6 – L’apport de la société civile dans l’effort des autorités
La société civile a un rôle axial dans la prise en charge des problèmes quotidiens du citoyen et le mouvement associatif « est le cœur battant » de la société, d’où la désignation d’un Conseiller spécial. La nouvelle Constitution œuvre à édifier un État fort qui consacre la justice et préserve les droits des faibles. Un État social garantissant l’égalité des chances, combattant la pauvreté et veillant à « la répartition équitable du revenu national ». L’État doit s’appuyer sur le rôle de la société civile. Cette dernière a surtout prouvé son efficacité lors des périodes de confinement où elle a réussi à encadrer la solidarité pour venir en aide aux démunis et personnes affectées par les retombées des restrictions sanitaires.
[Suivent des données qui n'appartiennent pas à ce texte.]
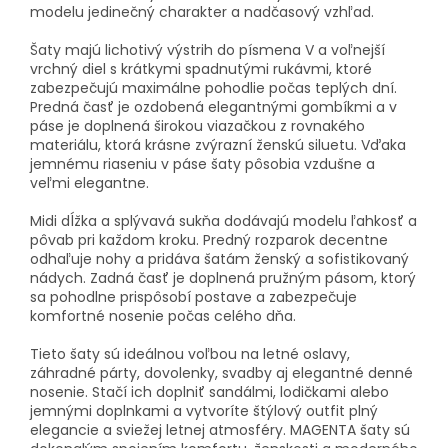
modelu jedinečný charakter a nadčasový vzhľad.
Šaty majú lichotivý výstrih do písmena V a voľnejší
vrchný diel s krátkymi spadnutými rukávmi, ktoré
zabezpečujú maximálne pohodlie počas teplých dní.
Predná časť je ozdobená elegantnými gombíkmi a v
páse je doplnená širokou viazačkou z rovnakého
materiálu, ktorá krásne zvýrazní ženskú siluetu. Vďaka
jemnému riaseniu v páse šaty pôsobia vzdušne a
veľmi elegantne.
Midi dĺžka a splývavá sukňa dodávajú modelu ľahkosť a
pôvab pri každom kroku. Predný rozparok decentne
odhaľuje nohy a pridáva šatám ženský a sofistikovaný
nádych. Zadná časť je doplnená pružným pásom, ktorý
sa pohodlne prispôsobí postave a zabezpečuje
komfortné nosenie počas celého dňa.
Tieto šaty sú ideálnou voľbou na letné oslavy,
záhradné párty, dovolenky, svadby aj elegantné denné
nosenie. Stačí ich doplniť sandálmi, lodičkami alebo
jemnými doplnkami a vytvoríte štýlový outfit plný
elegancie a sviežej letnej atmosféry. MAGENTA šaty sú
7 – Une simple déclaration … une association
L’autre point fort de cette nouvelle Constitution est le caractère déclaratif pour la création d’une association ou d’un parti politique. Pour mettre fin aux entraves bureaucratiques et administratives dans la délivrance des agréments pour la création des associations, la nouvelle loi ne demande plus qu’une simple déclaration et le tour est joué. Par le passé, dans une autre vie du système, c’etait le parcours du combattant pour avoir le « fameux » sésame ouvrant les portes à la création d’une association. C’est qu’à cette époque-là les autorisations et autres agréments étaient délivrés sous certains critères notamment l’allégeance. Les « rebelles » n’avaient pas le droit de cité. C’est ainsi !
8 – Les forces de l’ANP hors de nos frontières
Fait nouveau dans les mœurs et pratiques du pays dans sa politique étrangère. Quoique la devise diplomatique reste de mise : pas d’ingérence dans les affaires internes de pays tiers. Depuis l’indépendance, l’Algérie s’est toujours gardée de s’ingérer dans les affaires des pays étrangers et l’ANP n’intervient jamais à l’extérieur quels que soient les bouleversements qui se produisent près de chez nous où ailleurs. L’héritière de l’ALN se contente de sécuriser nos frontières.
À la lumière de la nouvelle Loi fondamentale du pays, les troupes de l’ANP peuvent être envoyée hors des frontières du pays pour une mission de maintien de la paix. Cette disposition à beaucoup prêté à confusion, ce qui a nécessité l’intervention de plusieurs spécialistes pour éclaircir la démarche. À vrai dire, l’Armée nationale populaire intervient une fois le conflit armé terminé. Autrement dit, dans des Missions de maintien de la paix (MMP) après signature d’un accord de cessez-le feu entre les belligérants. Cette entrée en action de nos soldats permettra également de mieux sécuriser nos frontières, et de s’affirmer sur le plan régional et international, selon des spécialistes et acteurs politiques. En fait, l’Algérie a participé à ce genre de missions et même à plusieurs reprises par le passé. Le chef de l’État, qui veut jouer la transparence envers son peuple, lui a donné un caractère officiel et ne veut rien cacher à ses concitoyens. Il a constitutionnalisé la démarche contrairement à ses prédécesseurs. Quant au reste, c’est au seul peuple souverain que revient le dernier mot sur le projet de Constitution.